Now, Anthony Horowitz’s Alex Rider is sort of a cross between the Hardy Boys — except there is only one of him — and James Bond. More like James Bond, Jr., except that it was actually Alex’s uncle/guardian who died while in Her Majesty’s Service. His uncle’s bosses at Britain’s MI6 rope Alex into going undercover for them, and that’s the beginning of a long and dangerous series of adventures for our young hero. I have only read three of the ten in the series, and the orphaned Alex is still a somewhat reluctant operative.
Like Michael Vey, Rider is a regular kid in his mid-teens who suddenly finds himself doing some pretty grown-up stuff, even putting his life at risk. Generally speaking, he handles himself quite admirably. It helps, of course, that in the few years he spent with his uncle (who never told Alex he was a spy, of course), he got to travel and learn a few helpful skills that come in handy during his missions. He gets a little training from his handlers but nothing extensive. (He isn’t a full-fledged spy, after all, and he isn’t supposed to be doing much that is very dangerous. Three books in, it hasn’t exactly worked out that way.) Naturally, for each mission he is provided two or three “devices” from the science division to aid him — i.e., Bond-type gadgets, such as a Gameboy that doubles as a geiger counter or bubble gum that functions as plastic explosive. Again, young Alex is sometimes forced to make difficult decisions and deal emotionally with some harsh realities, like death and betrayal, much as any secret agent would who has a fairly developed moral code.

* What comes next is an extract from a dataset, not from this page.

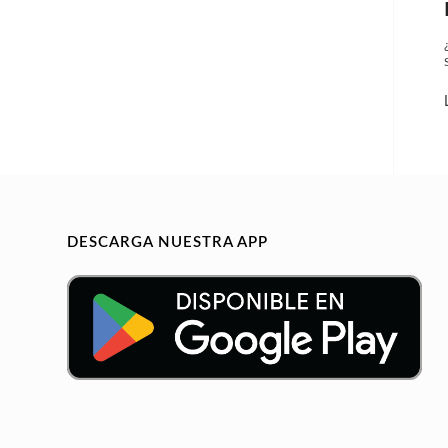
DESCARGA NUESTRA APP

Despite the youthful protagonists of these series, I have found the writing to be engaging and the characters likable. I think part of the appeal is that the central characters are not “cool kids”, not part of the “in crowd”. (Reminds me of certain popular superheroes in the comics, e.g., Peter Parker / Spider-Man.) As fans of this genre(s), we know that sometimes the characters can be two-dimensional and the plots can be really stupid or over-the-top. Aside from peripheral characters, the only ones who come close to these problems in the above series would be a couple of the main villains. However, the stories are still quite enjoyable.
So, if you haven’t read them and are looking for something new to try, what have you got to lose?